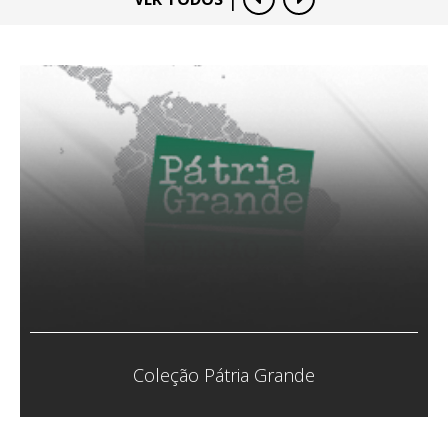
Coletivo Veias Abertas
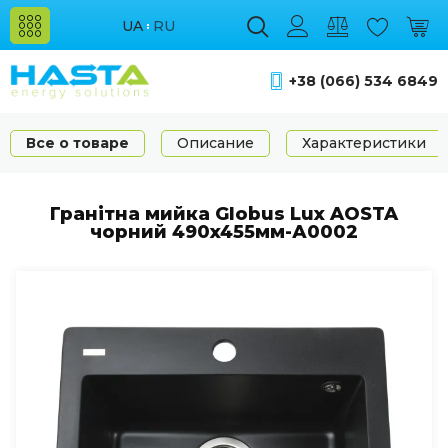
UA
RU
+38 (066) 534 6849
Все о товаре
Описание
Характеристики
Гранітна мийка Globus Lux AOSTA
чорний 490x455мм-А0002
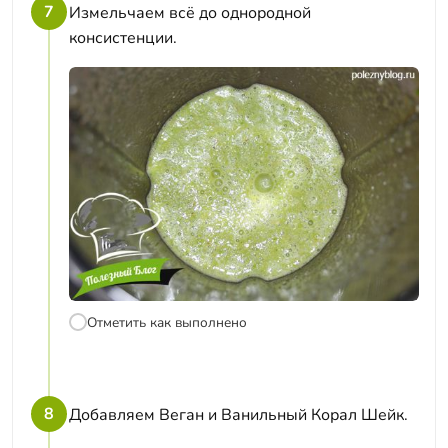
7
Измельчаем всё до однородной
консистенции.
Отметить как выполнено
8
Добавляем Веган и Ванильный Корал Шейк.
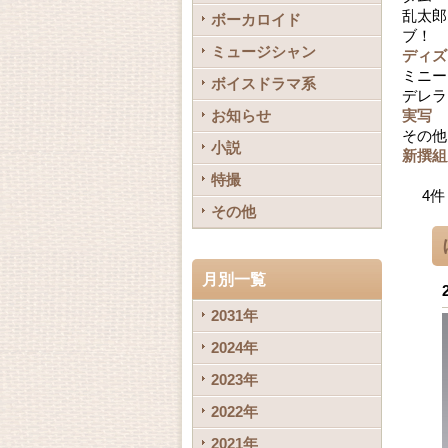
乱太郎
ボーカロイド
ブ！ 
ミュージシャン
ディズ
ミニー
ボイスドラマ系
デレラ
お知らせ
実写
その他
小説
新撰組
特撮
4
件
その他
月別一覧
2031年
2024年
2023年
2022年
2021年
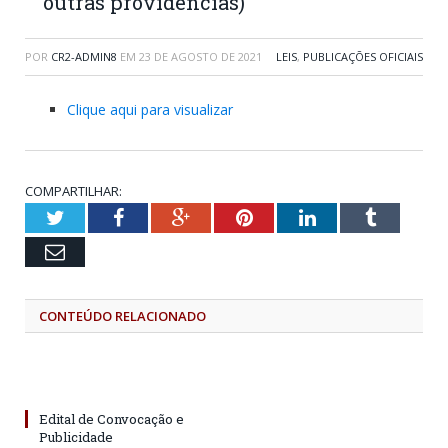
outras providências)
POR
CR2-ADMIN8
EM
23 DE AGOSTO DE 2021
LEIS
,
PUBLICAÇÕES OFICIAIS
Clique aqui para visualizar
COMPARTILHAR:
Twitter
Facebook
Google+
Pinterest
LinkedIn
Tumblr
Email
CONTEÚDO RELACIONADO
Edital de Convocação e
Publicidade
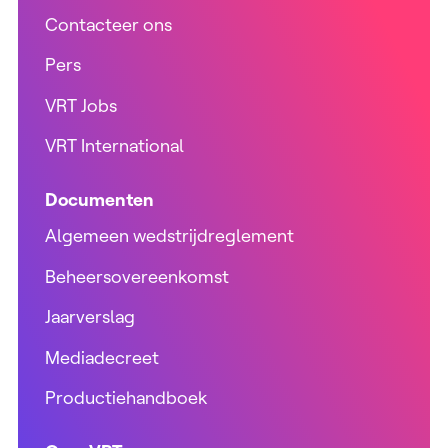
Contacteer ons
Pers
VRT Jobs
VRT International
Documenten
Algemeen wedstrijdreglement
Beheersovereenkomst
Jaarverslag
Mediadecreet
Productiehandboek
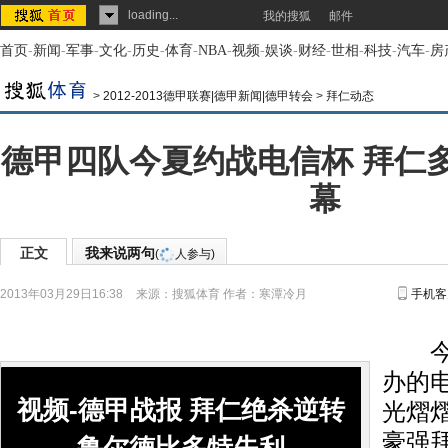
loading...
我的搜狐
邮件
首页
-
新闻
-
军事
-
文化
-
历史
-
体育
-
NBA
-
视频
-
娱谈
-
财经
-
世相
-
科技
-
汽车
-
房
>
2012-2013德甲联赛|德甲新闻|德甲转会
>
拜仁动态
德甲四队今夏约战电信杯 拜仁
幕
正文
我来说两句
(
人参与)
2013年03月29日16:38
来源：
搜狐体育
作者：寒潭冷月
手机客
今年
办的
视频-德甲战报 拜仁绝杀逆转
光熠
豪强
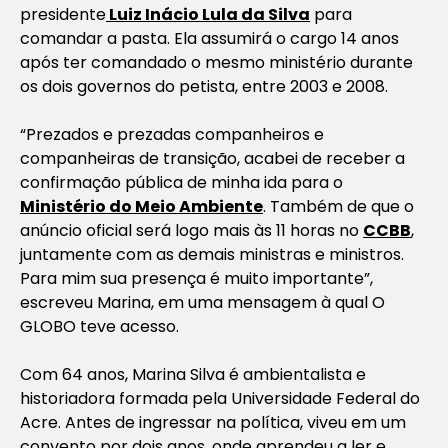
presidente
Luiz Inácio Lula da Silva
para
comandar a pasta. Ela assumirá o cargo 14 anos
após ter comandado o mesmo ministério durante
os dois governos do petista, entre 2003 e 2008.
“Prezados e prezadas companheiros e
companheiras de transição, acabei de receber a
confirmação pública de minha ida para o
Ministério do Meio Ambiente
. Também de que o
anúncio oficial será logo mais às 11 horas no
CCBB
,
juntamente com as demais ministras e ministros.
Para mim sua presença é muito importante”,
escreveu Marina, em uma mensagem à qual O
GLOBO teve acesso.
Com 64 anos, Marina Silva é ambientalista e
historiadora formada pela Universidade Federal do
Acre. Antes de ingressar na política, viveu em um
convento por dois anos, onde aprendeu a ler e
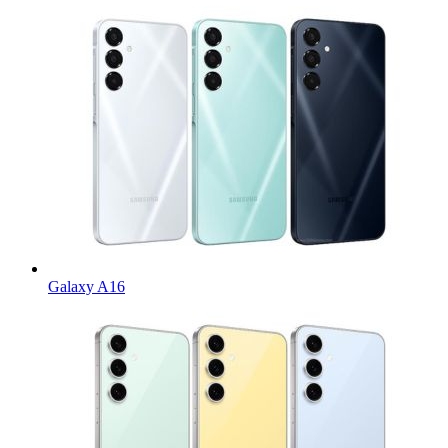
Galaxy A16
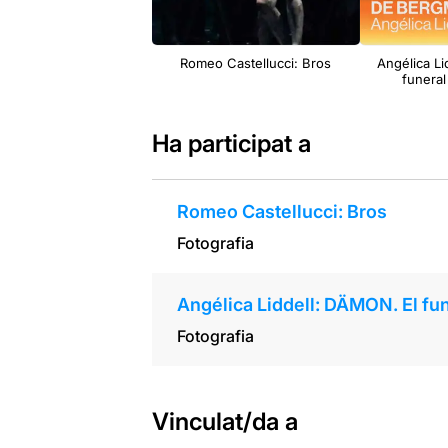
Romeo Castellucci: Bros
Angélica Li
funera
Ha participat a
Romeo Castellucci: Bros
Fotografia
Angélica Liddell: DÄMON. El fu
Fotografia
Vinculat/da a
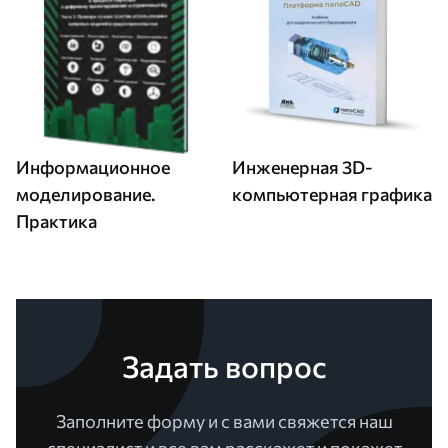
Информационное
Инженерная 3D-
моделирование.
компьютерная графика
Практика
Задать вопрос
Заполните форму и с вами свяжется наш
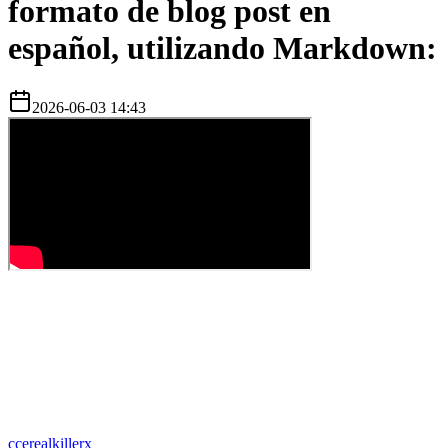
formato de blog post en
español, utilizando Markdown:
2026-06-03 14:43
c
cerealkillerx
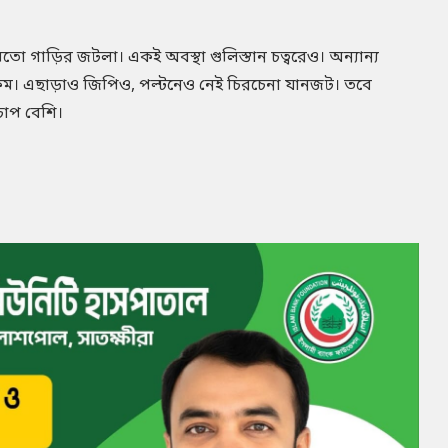
মতো গাড়ির জটলা। একই অবস্থা গুলিস্তান চত্বরেও। অন্যান্য
। এছাড়াও জিপিও, পল্টনেও নেই চিরচেনা যানজট। তবে
চাপ বেশি।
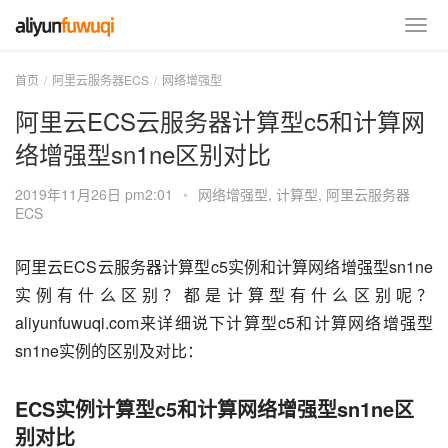
首页
阿里云服务器ECS
网络增强型
阿里云ECS云服务器计算型c5和计算网
络增强型sn1ne区别对比
2019年11月26日 pm2:01
•
网络增强型
,
计算型
,
阿里云服务器
ECS
阿里云ECS云服务器计算型c5实例和计算网络增强型sn1ne
实例有什么区别？都是计算型有什么区别呢？
aliyunfuwuqi.com来详细说下计算型c5和计算网络增强型
sn1ne实例的区别及对比：
ECS实例计算型c5和计算网络增强型sn1ne区
别对比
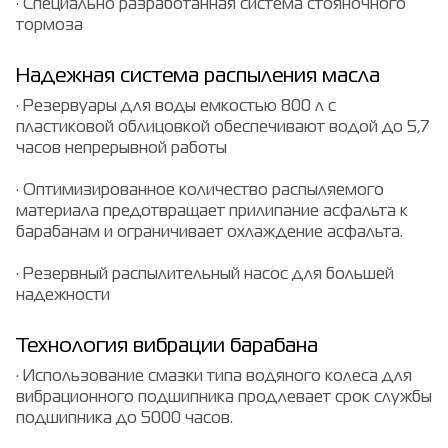
· Специально разработанная система стояночного
тормоза
Надежная система распыления масла
· Резервуары для воды емкостью 800 л с
пластиковой облицовкой обеспечивают водой до 5,7
часов непрерывной работы
· Оптимизированное количество распыляемого
материала предотвращает прилипание асфальта к
барабанам и ограничивает охлаждение асфальта.
· Резервный распылительный насос для большей
надежности
Технология вибрации барабана
· Использование смазки типа водяного колеса для
вибрационного подшипника продлевает срок службы
подшипника до 5000 часов.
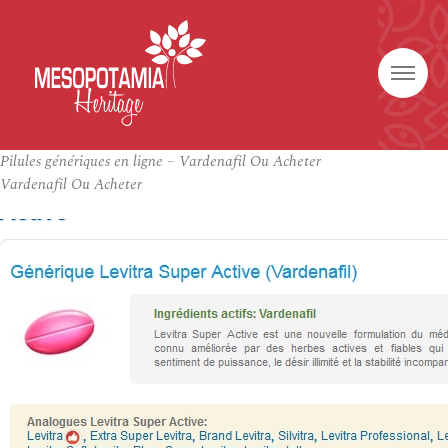
Pilules génériques en ligne – Vardenafil Ou Acheter
Vardenafil Ou Acheter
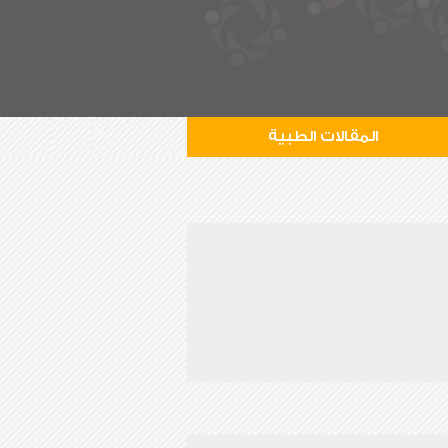
المقالات الطبية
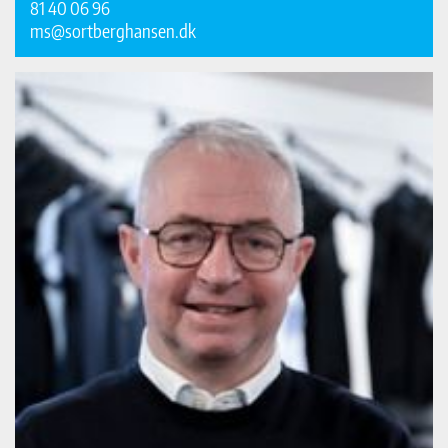
81 40 06 96
ms@sortberghansen.dk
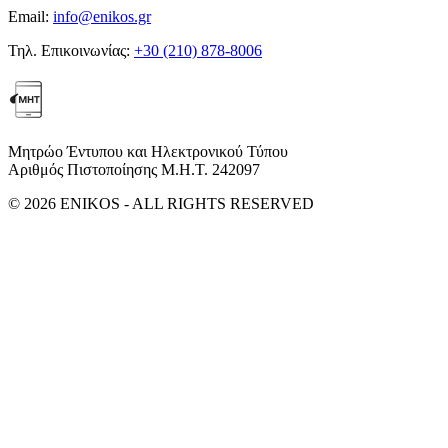
Email:
info@enikos.gr
Τηλ. Επικοινωνίας:
+30 (210) 878-8006
Μητρώο Έντυπου και Ηλεκτρονικού Τύπου
Αριθμός Πιστοποίησης Μ.Η.Τ. 242097
© 2026 ENIKOS - ALL RIGHTS RESERVED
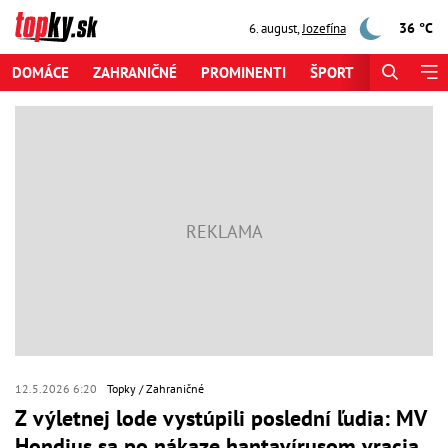
36 °C
6. august
,
Jozefína
DOMÁCE
ZAHRANIČNÉ
PROMINENTI
ŠPORT
ZAUJÍMAV
12.5.2026 6:20
Topky
Zahraničné
Z výletnej lode vystúpili poslední ľudia: MV
Hondius sa po nákaze hantavírusom vracia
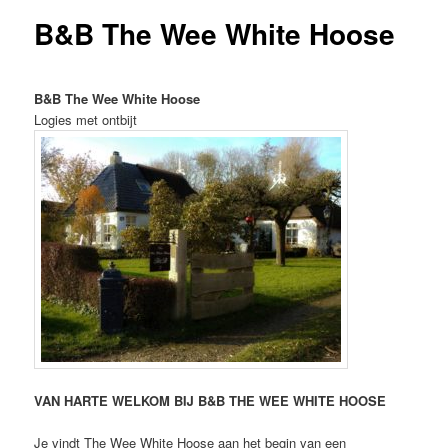
B&B The Wee White Hoose
inhoud
B&B The Wee White Hoose
Logies met ontbijt
VAN HARTE WELKOM BIJ B&B THE WEE WHITE HOOSE
Je vindt The Wee White Hoose aan het begin van een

:::::

An exact copy is required of the lines from the start of the records above through the line with "Com 64 anos, Marina Silva é ambientalista e", and only those, without any pictures.

REPLY TO THE EXERCISE:
Coletivo Veias Abertas
UA
RU
+38 (066) 534 6849
Все о товаре
Описание
Характеристики
Гранітна мийка Globus Lux AOSTA
чорний 490x455мм-А0002
7
Измельчаем всё до однородной
консистенции.
Отметить как выполнено
8
Добавляем Веган и Ванильный Корал Шейк.
乱太郎
ボーカロイド
ブ！ 
ミュージシャン
ディズ
ミニー
ボイスドラマ系
デレラ
お知らせ
実写
その他
小説
新撰組
特撮
4
件
その他
月別一覧
2031年
2024年
2023年
2022年
2021年
outras providências)
POR
CR2-ADMIN8
EM
23 DE AGOSTO DE 2021
LEIS
,
PUBLICAÇÕES OFICIAIS
Clique aqui para visualizar
COMPARTILHAR:
Twitter
Facebook
Google+
Pinterest
LinkedIn
Tumblr
Email
CONTEÚDO RELACIONADO
Edital de Convocação e
Publicidade
Contacteer ons
Pers
VRT Jobs
VRT International
Documenten
Algemeen wedstrijdreglement
Beheersovereenkomst
Jaarverslag
Mediadecreet
Productiehandboek
loading...
我的搜狐
邮件
首页
-
新闻
-
军事
-
文化
-
历史
-
体育
-
NBA
-
视频
-
娱谈
-
财经
-
世相
-
科技
-
汽车
-
房
>
2012-2013德甲联赛|德甲新闻|德甲转会
>
拜仁动态
德甲四队今夏约战电信杯 拜仁
幕
正文
我来说两句
(
人参与)
2013年03月29日16:38
来源：
搜狐体育
作者：寒潭冷月
手机客
今年
办的
视频-德甲战报 拜仁绝杀逆转
光熠
豪强
presidente
Luiz Inácio Lula da Silva
para
comandar a pasta. Ela assumirá o cargo 14 anos
após ter comandado o mesmo ministério durante
os dois governos do petista, entre 2003 e 2008.
“Prezados e prezadas companheiros e
companheiras de transição, acabei de receber a
confirmação pública de minha ida para o
Ministério do Meio Ambiente
. Também de que o
anúncio oficial será logo mais às 11 horas no
CCBB
,
juntamente com as demais ministras e ministros.
Para mim sua presença é muito importante”,
escreveu Marina, em uma mensagem à qual O
GLOBO teve acesso.
Com 64 anos, Marina Silva é ambientalista e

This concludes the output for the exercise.